======== DATASET ENTRIES ========

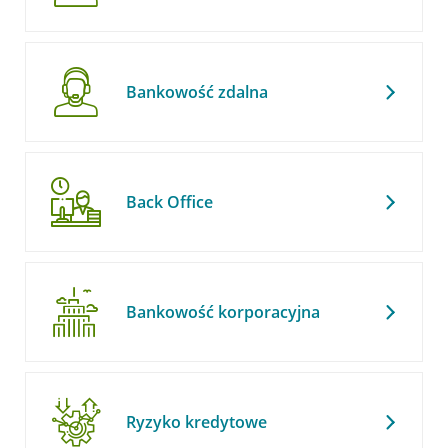
Bankowość zdalna
Back Office
Bankowość korporacyjna
Ryzyko kredytowe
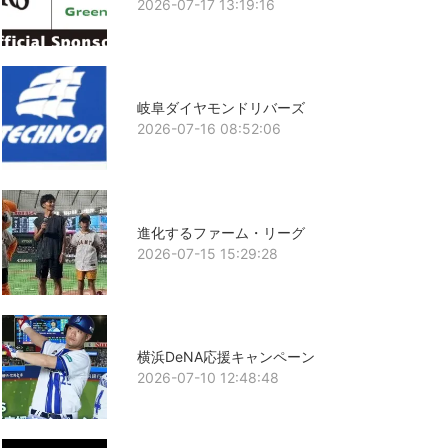
2026-07-17 13:19:16
岐阜ダイヤモンドリバーズ
2026-07-16 08:52:06
進化するファーム・リーグ
2026-07-15 15:29:28
横浜DeNA応援キャンペーン
2026-07-10 12:48:48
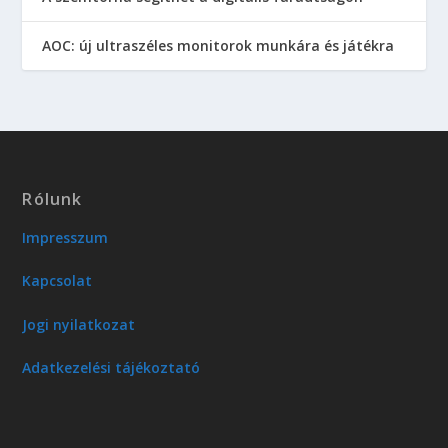
AOC: új ultraszéles monitorok munkára és játékra
Rólunk
Impresszum
Kapcsolat
Jogi nyilatkozat
Adatkezelési tájékoztató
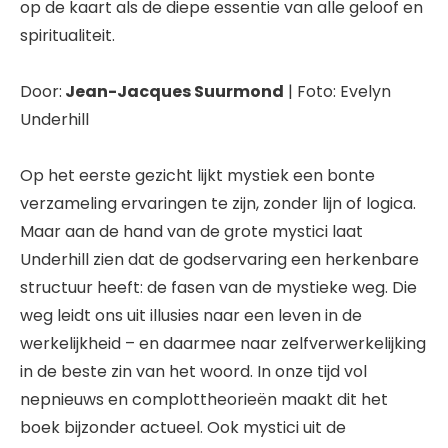
op de kaart als de diepe essentie van alle geloof en
spiritualiteit.
Door:
Jean-Jacques Suurmond
| Foto: Evelyn
Underhill
Op het eerste gezicht lijkt mystiek een bonte
verzameling ervaringen te zijn, zonder lijn of logica.
Maar aan de hand van de grote mystici laat
Underhill zien dat de godservaring een herkenbare
structuur heeft: de fasen van de mystieke weg. Die
weg leidt ons uit illusies naar een leven in de
werkelijkheid – en daarmee naar zelfverwerkelijking
in de beste zin van het woord. In onze tijd vol
nepnieuws en complottheorieën maakt dit het
boek bijzonder actueel. Ook mystici uit de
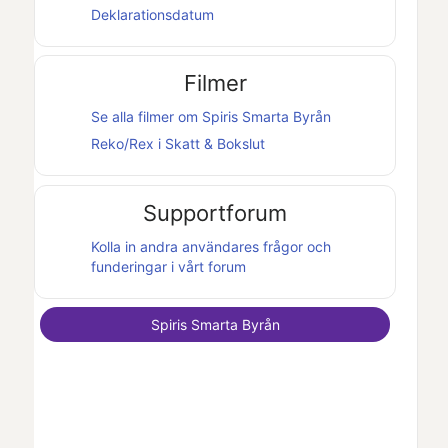
Deklarationsdatum
Filmer
Se alla filmer om
Spiris Smarta Byrån
Reko/Rex i
Skatt & Bokslut
Supportforum
Kolla in andra användares frågor och
funderingar i vårt forum
Spiris Smarta Byrån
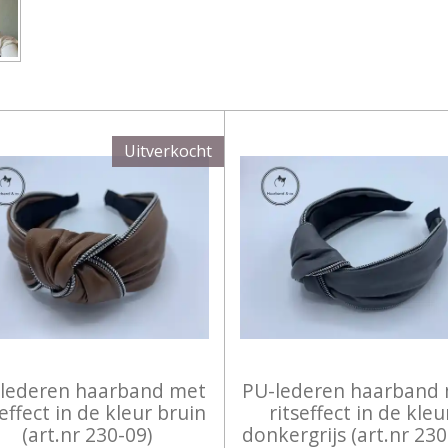
E
E
H
L
E
A
E
L
R
N
E
Uitverkocht
lederen haarband met
PU-lederen haarband
seffect in de kleur bruin
ritseffect in de kleu
(art.nr 230-09)
donkergrijs (art.nr 230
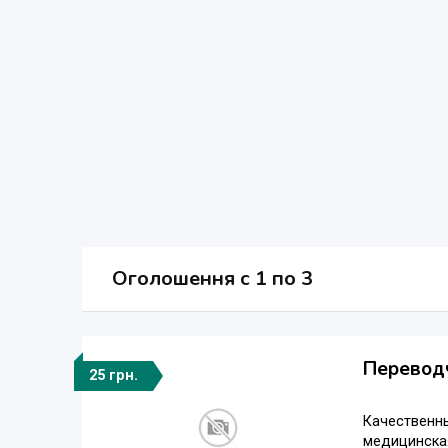
Оголошення
c
1 по 3
Переводч
25 грн.
Качественны
медицинская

========

> TASK DETAILS: All lines above between the line that contains "werkelijkheid – en" and the last line of the entries, both included, must be transcribed exactly. No pictures are to appear.

> ANSWER FOR THIS EXERCISE:
werkelijkheid – en daarmee naar zelfverwerkelijking
in de beste zin van het woord. In onze tijd vol
nepnieuws en complottheorieën maakt dit het
boek bijzonder actueel. Ook mystici uit de
Deklarationsdatum
Filmer
Se alla filmer om
Spiris Smarta Byrån
Reko/Rex i
Skatt & Bokslut
Supportforum
Kolla in andra användares frågor och
funderingar i vårt forum
Spiris Smarta Byrån
E
E
H
L
E
A
E
L
R
N
E
Uitverkocht
lederen haarband met
PU-lederen haarband
seffect in de kleur bruin
ritseffect in de kleu
(art.nr 230-09)
donkergrijs (art.nr 230
Оголошення
c
1 по 3
Переводч
25 грн.
Качественны
медицинская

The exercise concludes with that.